--- DATA SUPPLIED Enclosed Below ---
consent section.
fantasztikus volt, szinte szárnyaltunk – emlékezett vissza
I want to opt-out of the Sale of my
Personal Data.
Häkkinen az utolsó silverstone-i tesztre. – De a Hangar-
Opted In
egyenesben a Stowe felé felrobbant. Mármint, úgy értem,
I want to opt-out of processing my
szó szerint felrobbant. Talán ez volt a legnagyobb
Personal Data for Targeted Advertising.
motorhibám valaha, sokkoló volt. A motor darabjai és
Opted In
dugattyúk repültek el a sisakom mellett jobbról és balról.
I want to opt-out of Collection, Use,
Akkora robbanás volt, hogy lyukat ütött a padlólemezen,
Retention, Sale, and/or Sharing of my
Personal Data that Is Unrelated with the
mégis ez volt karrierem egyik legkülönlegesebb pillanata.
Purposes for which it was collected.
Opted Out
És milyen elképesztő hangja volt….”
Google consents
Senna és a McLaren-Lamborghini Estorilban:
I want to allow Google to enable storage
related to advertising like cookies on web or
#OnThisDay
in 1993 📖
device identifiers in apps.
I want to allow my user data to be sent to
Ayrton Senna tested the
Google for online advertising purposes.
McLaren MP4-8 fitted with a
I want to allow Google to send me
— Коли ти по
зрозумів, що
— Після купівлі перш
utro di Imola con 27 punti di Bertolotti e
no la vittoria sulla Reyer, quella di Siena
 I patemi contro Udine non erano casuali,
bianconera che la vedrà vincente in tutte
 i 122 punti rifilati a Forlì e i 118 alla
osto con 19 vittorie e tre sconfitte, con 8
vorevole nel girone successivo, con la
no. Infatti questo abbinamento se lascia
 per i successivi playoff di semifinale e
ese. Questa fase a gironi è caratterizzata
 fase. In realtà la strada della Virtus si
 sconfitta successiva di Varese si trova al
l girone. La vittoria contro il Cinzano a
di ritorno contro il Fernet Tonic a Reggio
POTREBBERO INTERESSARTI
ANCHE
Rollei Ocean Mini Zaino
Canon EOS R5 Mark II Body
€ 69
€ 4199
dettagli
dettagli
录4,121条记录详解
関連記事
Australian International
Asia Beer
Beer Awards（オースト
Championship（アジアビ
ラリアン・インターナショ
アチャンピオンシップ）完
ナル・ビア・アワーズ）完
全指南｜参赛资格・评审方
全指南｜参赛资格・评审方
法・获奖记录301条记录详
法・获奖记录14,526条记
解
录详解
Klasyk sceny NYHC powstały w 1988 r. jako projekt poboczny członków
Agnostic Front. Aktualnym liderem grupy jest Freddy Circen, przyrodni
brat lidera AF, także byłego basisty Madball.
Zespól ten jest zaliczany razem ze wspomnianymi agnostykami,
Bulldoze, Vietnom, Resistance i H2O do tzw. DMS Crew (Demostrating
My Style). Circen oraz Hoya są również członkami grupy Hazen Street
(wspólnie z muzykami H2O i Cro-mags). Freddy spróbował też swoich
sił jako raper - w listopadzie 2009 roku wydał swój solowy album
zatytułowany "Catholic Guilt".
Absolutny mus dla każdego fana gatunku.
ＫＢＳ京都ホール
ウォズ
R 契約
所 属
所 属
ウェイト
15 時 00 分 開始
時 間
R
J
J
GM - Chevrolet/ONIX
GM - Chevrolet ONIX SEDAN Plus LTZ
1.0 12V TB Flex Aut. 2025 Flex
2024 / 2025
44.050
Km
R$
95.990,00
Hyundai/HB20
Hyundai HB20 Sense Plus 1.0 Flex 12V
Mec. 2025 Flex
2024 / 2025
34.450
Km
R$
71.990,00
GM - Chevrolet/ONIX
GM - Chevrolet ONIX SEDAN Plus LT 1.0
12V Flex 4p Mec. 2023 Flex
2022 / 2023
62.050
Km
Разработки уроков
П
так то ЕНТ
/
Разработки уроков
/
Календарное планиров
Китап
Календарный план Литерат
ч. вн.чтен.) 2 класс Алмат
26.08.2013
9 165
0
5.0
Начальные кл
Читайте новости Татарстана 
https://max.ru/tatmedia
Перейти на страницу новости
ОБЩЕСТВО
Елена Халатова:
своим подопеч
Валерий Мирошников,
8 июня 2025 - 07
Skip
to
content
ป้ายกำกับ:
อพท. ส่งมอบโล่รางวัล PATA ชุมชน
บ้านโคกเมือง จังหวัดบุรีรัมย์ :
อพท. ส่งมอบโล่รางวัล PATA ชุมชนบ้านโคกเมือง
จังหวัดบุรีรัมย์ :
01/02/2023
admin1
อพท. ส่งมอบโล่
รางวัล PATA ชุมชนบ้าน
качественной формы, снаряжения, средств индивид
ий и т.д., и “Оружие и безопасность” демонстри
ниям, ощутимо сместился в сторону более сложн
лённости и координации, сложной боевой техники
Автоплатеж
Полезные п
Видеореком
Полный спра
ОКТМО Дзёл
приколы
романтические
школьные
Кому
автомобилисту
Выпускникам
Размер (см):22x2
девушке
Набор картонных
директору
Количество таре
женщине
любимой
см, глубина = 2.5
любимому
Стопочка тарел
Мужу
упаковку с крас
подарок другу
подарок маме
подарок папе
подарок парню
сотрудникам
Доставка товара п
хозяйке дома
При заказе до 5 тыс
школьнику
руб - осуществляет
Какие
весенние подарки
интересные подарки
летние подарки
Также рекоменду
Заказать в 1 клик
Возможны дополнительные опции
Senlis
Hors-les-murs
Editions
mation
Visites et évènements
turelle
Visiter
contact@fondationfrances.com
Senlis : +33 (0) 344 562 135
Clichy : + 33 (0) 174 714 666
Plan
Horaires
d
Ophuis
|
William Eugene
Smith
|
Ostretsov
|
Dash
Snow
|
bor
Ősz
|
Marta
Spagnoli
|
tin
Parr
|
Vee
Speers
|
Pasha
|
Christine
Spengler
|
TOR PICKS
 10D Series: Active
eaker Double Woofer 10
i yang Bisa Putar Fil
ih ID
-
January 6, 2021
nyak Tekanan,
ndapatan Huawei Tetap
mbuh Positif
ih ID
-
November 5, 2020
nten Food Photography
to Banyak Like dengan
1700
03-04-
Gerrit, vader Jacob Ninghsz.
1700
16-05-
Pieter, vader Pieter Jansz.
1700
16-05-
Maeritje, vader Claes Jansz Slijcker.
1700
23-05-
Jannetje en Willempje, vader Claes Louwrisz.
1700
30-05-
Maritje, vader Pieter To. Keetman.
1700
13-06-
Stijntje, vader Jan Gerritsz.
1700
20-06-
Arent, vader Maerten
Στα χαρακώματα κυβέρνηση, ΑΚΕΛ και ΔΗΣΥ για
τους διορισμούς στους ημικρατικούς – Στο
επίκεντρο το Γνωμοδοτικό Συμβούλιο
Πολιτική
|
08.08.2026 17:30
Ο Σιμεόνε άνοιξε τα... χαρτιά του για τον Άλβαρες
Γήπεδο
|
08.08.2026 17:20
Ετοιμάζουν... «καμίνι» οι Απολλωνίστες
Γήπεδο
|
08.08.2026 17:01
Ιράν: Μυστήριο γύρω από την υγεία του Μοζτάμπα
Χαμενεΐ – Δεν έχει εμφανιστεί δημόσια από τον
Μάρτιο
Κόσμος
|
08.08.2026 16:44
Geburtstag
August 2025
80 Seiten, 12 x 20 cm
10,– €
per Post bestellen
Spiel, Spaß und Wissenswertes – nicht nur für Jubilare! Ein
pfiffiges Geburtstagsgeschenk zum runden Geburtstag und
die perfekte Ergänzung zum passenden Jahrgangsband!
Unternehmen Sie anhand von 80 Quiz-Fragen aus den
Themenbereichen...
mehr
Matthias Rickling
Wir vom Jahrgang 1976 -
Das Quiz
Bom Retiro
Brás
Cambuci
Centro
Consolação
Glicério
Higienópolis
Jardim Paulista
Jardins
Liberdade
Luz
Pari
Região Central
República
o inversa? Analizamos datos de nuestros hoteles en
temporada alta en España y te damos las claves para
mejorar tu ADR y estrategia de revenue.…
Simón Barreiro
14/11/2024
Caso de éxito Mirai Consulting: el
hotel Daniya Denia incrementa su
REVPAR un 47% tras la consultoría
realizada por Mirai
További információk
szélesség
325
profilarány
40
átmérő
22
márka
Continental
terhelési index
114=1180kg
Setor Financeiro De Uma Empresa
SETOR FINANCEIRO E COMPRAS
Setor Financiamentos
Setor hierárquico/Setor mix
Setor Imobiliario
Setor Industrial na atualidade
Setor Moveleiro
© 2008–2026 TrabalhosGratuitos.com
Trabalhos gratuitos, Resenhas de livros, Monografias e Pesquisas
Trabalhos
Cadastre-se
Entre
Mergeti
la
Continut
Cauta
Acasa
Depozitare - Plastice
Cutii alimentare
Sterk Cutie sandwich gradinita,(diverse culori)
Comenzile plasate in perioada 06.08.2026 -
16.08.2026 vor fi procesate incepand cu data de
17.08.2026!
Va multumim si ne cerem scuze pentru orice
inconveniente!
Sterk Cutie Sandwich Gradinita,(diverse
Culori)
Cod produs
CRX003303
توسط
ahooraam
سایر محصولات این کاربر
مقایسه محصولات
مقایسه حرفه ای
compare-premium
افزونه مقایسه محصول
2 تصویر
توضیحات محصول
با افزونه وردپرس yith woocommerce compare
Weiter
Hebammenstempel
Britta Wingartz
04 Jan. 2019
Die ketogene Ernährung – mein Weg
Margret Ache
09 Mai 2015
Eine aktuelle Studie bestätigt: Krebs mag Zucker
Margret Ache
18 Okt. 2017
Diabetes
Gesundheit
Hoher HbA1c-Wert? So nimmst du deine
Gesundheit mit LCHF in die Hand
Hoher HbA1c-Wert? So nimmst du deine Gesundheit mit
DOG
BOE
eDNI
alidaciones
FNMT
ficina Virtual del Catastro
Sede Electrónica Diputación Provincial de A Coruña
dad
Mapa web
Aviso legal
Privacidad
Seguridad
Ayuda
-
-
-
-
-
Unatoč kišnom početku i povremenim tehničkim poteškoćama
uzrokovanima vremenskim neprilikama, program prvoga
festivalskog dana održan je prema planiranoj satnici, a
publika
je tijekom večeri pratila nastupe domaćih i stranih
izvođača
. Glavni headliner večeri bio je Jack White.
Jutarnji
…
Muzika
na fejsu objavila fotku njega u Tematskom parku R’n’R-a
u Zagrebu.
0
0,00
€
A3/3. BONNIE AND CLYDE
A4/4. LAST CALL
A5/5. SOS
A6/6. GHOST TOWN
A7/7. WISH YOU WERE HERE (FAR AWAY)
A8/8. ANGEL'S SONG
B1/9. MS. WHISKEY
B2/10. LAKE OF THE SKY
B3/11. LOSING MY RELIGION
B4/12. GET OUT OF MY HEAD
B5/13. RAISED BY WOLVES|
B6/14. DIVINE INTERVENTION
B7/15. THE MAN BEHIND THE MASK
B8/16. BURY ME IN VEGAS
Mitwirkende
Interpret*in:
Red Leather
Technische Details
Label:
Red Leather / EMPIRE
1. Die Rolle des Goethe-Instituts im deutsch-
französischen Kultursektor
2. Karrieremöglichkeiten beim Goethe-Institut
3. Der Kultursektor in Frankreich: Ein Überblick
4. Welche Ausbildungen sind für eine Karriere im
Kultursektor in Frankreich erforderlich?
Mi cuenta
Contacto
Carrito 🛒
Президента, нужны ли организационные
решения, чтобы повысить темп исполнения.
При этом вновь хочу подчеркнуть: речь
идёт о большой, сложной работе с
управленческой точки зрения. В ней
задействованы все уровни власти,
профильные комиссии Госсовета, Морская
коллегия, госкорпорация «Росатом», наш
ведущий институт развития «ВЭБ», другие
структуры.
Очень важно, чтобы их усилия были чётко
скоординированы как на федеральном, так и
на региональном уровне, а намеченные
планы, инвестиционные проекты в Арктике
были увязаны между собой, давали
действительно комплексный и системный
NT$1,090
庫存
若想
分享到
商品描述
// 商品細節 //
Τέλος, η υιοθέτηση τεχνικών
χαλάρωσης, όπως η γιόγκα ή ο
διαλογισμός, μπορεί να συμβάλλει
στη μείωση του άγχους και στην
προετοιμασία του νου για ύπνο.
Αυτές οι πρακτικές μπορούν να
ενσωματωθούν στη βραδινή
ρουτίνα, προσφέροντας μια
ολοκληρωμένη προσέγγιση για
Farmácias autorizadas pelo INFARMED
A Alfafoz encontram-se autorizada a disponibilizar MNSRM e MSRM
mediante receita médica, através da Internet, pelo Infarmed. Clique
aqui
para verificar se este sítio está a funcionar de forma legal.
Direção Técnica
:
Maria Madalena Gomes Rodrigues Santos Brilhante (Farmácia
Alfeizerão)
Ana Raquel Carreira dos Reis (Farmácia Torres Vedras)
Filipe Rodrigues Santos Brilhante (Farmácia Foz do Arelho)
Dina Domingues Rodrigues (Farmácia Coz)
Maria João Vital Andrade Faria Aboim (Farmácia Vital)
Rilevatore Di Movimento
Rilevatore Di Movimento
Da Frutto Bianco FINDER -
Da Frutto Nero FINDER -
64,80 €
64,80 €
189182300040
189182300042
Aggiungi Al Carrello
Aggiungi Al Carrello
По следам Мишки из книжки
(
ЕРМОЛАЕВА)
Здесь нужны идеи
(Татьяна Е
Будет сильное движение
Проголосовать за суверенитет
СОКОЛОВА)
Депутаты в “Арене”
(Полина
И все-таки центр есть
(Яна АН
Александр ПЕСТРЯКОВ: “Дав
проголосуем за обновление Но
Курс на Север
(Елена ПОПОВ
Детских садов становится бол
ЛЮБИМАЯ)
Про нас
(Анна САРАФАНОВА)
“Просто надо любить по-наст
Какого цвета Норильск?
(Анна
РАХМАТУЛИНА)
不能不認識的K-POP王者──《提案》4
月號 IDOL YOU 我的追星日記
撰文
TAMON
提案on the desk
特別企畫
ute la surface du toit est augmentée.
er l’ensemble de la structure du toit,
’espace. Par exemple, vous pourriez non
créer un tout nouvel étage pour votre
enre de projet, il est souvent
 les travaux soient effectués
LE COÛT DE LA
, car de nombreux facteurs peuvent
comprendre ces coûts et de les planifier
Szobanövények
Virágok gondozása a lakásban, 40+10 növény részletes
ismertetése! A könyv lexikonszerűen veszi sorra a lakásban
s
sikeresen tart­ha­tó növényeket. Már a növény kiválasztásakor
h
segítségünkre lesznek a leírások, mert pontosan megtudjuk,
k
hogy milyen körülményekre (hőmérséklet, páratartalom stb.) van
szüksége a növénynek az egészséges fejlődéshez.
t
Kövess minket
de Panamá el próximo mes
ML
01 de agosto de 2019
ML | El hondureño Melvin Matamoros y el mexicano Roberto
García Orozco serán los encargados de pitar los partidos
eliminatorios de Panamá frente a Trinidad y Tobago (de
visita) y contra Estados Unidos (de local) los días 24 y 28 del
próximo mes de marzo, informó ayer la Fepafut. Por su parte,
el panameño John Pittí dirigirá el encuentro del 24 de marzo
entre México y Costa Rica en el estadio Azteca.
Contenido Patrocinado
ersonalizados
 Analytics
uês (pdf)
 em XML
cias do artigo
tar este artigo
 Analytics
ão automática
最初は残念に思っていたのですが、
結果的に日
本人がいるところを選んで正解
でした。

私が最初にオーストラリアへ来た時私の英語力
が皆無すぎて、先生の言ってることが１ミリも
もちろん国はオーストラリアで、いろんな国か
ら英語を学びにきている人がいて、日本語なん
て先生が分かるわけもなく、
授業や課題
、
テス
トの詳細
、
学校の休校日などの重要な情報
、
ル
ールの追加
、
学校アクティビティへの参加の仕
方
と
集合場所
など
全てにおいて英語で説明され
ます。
--- End of Enclosed DATA SUPPLIED ---
### YOUR INSTRUCTIONS
Please print the material above exactly as it appears, from its first line through the line containing "I want to allow Google to enable storage", inclusive, and stop there.

### RESPONSE FOR THIS EXERCISE
consent section.
fantasztikus volt, szinte szárnyaltunk – emlékezett vissza
I want to opt-out of the Sale of my
Personal Data.
Häkkinen az utolsó silverstone-i tesztre. – De a Hangar-
Opted In
egyenesben a Stowe felé felrobbant. Mármint, úgy értem,
I want to opt-out of processing my
szó szerint felrobbant. Talán ez volt a legnagyobb
Personal Data for Targeted Advertising.
motorhibám valaha, sokkoló volt. A motor darabjai és
Opted In
dugattyúk repültek el a sisakom mellett jobbról és balról.
I want to opt-out of Collection, Use,
Akkora robbanás volt, hogy lyukat ütött a padlólemezen,
Retention, Sale, and/or Sharing of my
Personal Data that Is Unrelated with the
mégis ez volt karrierem egyik legkülönlegesebb pillanata.
Purposes for which it was collected.
Opted Out
És milyen elképesztő hangja volt….”
Google consents
Senna és a McLaren-Lamborghini Estorilban:
I want to allow Google to enable storage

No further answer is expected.